• PROBLEM DESCRIPTION: Would you write out the entries again, exactly as they are, but without images?

MATERIAL SHOWN Start Marker

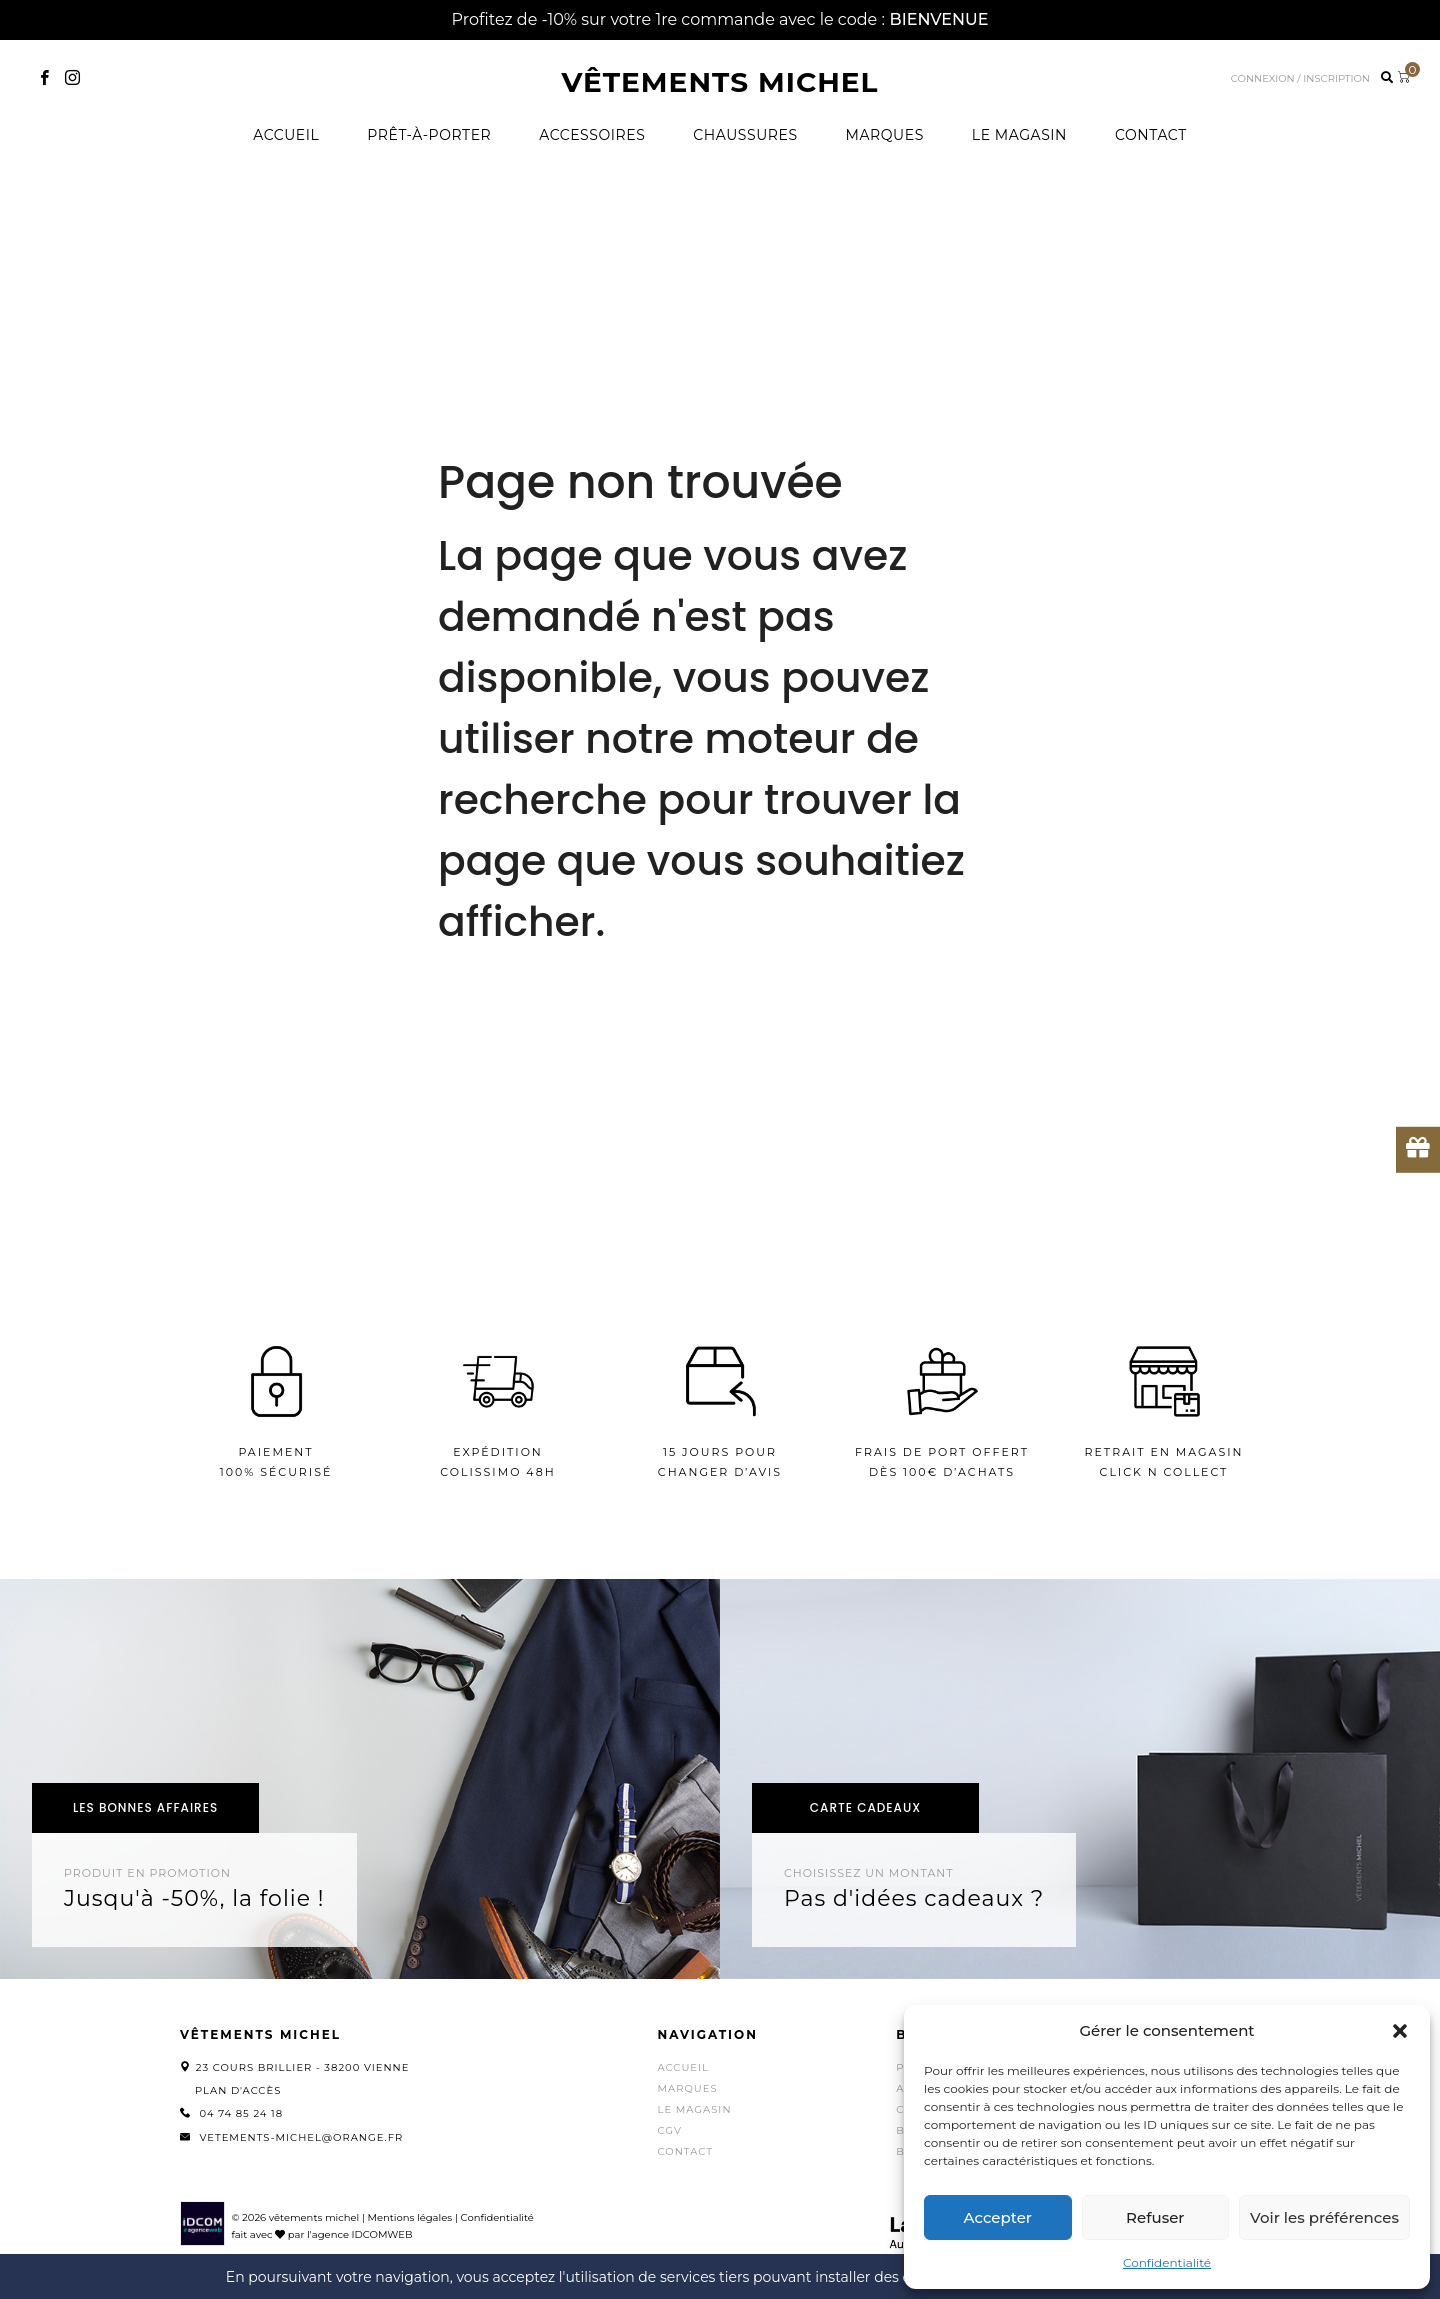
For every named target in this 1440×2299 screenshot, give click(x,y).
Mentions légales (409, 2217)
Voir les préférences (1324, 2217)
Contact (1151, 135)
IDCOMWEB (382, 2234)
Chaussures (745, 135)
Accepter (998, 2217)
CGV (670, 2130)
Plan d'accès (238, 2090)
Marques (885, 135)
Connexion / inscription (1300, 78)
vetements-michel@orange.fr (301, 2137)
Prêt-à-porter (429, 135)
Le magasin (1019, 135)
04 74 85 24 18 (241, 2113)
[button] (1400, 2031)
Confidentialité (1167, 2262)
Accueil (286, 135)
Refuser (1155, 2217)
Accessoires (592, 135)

MATERIAL SHOWN End Marker

• EXPECTED ANSWER:
For every named target in this 1440×2299 screenshot, give click(x,y).
Mentions légales (409, 2217)
Voir les préférences (1324, 2217)
Contact (1151, 135)
IDCOMWEB (382, 2234)
Chaussures (745, 135)
Accepter (998, 2217)
CGV (670, 2130)
Plan d'accès (238, 2090)
Marques (885, 135)
Connexion / inscription (1300, 78)
vetements-michel@orange.fr (301, 2137)
Prêt-à-porter (429, 135)
Le magasin (1019, 135)
04 74 85 24 18 (241, 2113)
[button] (1400, 2031)
Confidentialité (1167, 2262)
Accueil (286, 135)
Refuser (1155, 2217)
Accessoires (592, 135)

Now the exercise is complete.